With the end of week three, I am already a quarter of the way through the General Assembly Data Science Immersive bootcamp. This week, the cohort again covered a combination of statistics (t-tests, chi-squared tests of independence, Cohen’s d, and more), as well as more pandas and SQL.
Over this past week, I encountered a tricky problem. A dataframe had a column named order_id, which contained repeated values (see left). The objective was to create a sub_id column, which indexed the line(s) within each order_id. I solved this problem by looping if-else statements, which checked that the order_id from the previous row matched the current row order_id. This worked, but was time-consuming to write.
Alternatively, the problem set solution involved a custom function, and was beautiful. The custom function is applied to a dataframe grouped by order_id. The function splits the grouped dataframe up by order_id. Working order_id group at a time, the function creates an array of sequential whole numbers from zero to the number of rows in each order_id, adds one to each element in the array, and finally fills the sub_id column with the array. This process is repeated for each order_id.

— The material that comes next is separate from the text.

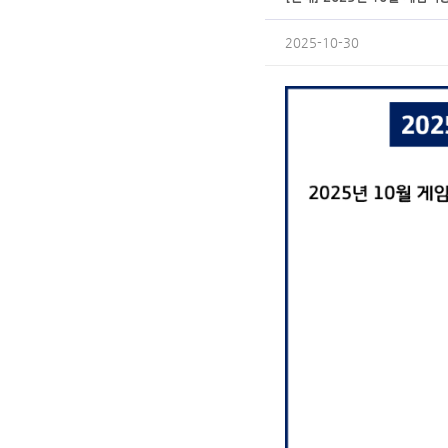
2025-10-30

This approach is known as split-apply-combine. While effectively utilising groupby objects has been tricky, it’s something I intend to work on. At the very least, I have the foundation to use what I learned from this solution in future problems. Additionally, should working the custom function solution be too time consuming, I can always fall back on my original solution.
The important thing as always is to be able to solve the problem one way or another.